(Stored data entries)
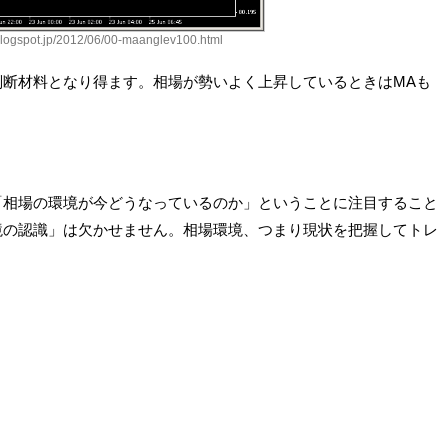
blogspot.jp/2012/06/00-maanglev100.html
判断材料となり得ます。相場が勢いよく上昇しているときはMAも
「相場の環境が今どうなっているのか」ということに注目すること
境の認識」は欠かせません。相場環境、つまり現状を把握してトレ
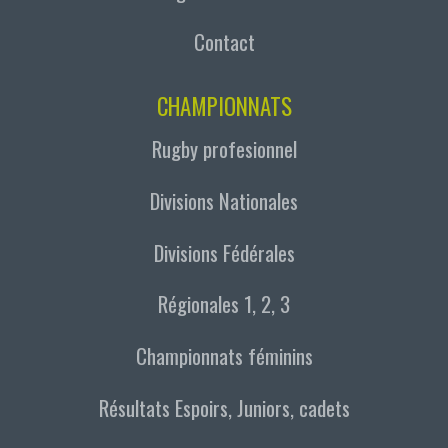
Contact
CHAMPIONNATS
Rugby profesionnel
Divisions Nationales
Divisions Fédérales
Régionales 1, 2, 3
Championnats féminins
Résultats Espoirs, Juniors, cadets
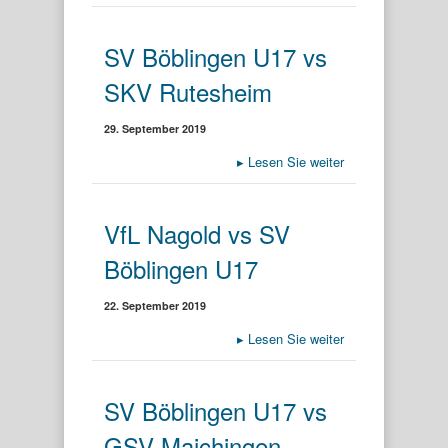
SV Böblingen U17 vs
SKV Rutesheim
29. September 2019
▸
Lesen Sie weiter
VfL Nagold vs SV
Böblingen U17
22. September 2019
▸
Lesen Sie weiter
SV Böblingen U17 vs
GSV Maichingen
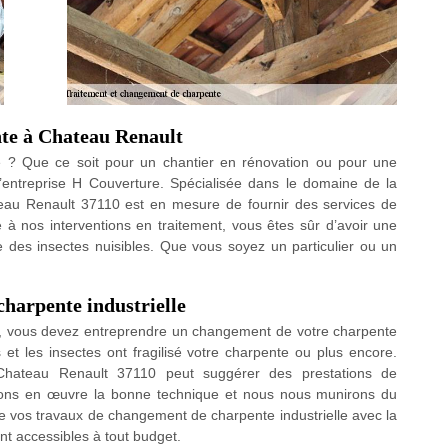
nte à Chateau Renault
e ? Que ce soit pour un chantier en rénovation ou pour une
l’entreprise H Couverture. Spécialisée dans le domaine de la
teau Renault 37110 est en mesure de fournir des services de
à nos interventions en traitement, vous êtes sûr d’avoir une
e des insectes nuisibles. Que vous soyez un particulier ou un
charpente industrielle
es, vous devez entreprendre un changement de votre charpente
s et les insectes ont fragilisé votre charpente ou plus encore.
Chateau Renault 37110 peut suggérer des prestations de
rons en œuvre la bonne technique et nous nous munirons du
e vos travaux de changement de charpente industrielle avec la
nt accessibles à tout budget.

> [Instructions for the task] What is needed is an exact copy of the entries, without any images.

> [Answer for the task]
blogspot.jp/2012/06/00-maanglev100.html
判断材料となり得ます。相場が勢いよく上昇しているときはMAも
「相場の環境が今どうなっているのか」ということに注目すること
境の認識」は欠かせません。相場環境、つまり現状を把握してトレ
Contact
CHAMPIONNATS
Rugby profesionnel
Divisions Nationales
Divisions Fédérales
Régionales 1, 2, 3
Championnats féminins
Résultats Espoirs, Juniors, cadets
SV Böblingen U17 vs
SKV Rutesheim
29. September 2019
▸
Lesen Sie weiter
VfL Nagold vs SV
Böblingen U17
22. September 2019
▸
Lesen Sie weiter
SV Böblingen U17 vs
GSV Maichingen
nte à Chateau Renault
e ? Que ce soit pour un chantier en rénovation ou pour une
l’entreprise H Couverture. Spécialisée dans le domaine de la
teau Renault 37110 est en mesure de fournir des services de
à nos interventions en traitement, vous êtes sûr d’avoir une
e des insectes nuisibles. Que vous soyez un particulier ou un
charpente industrielle
es, vous devez entreprendre un changement de votre charpente
s et les insectes ont fragilisé votre charpente ou plus encore.
Chateau Renault 37110 peut suggérer des prestations de
rons en œuvre la bonne technique et nous nous munirons du
e vos travaux de changement de charpente industrielle avec la
nt accessibles à tout budget.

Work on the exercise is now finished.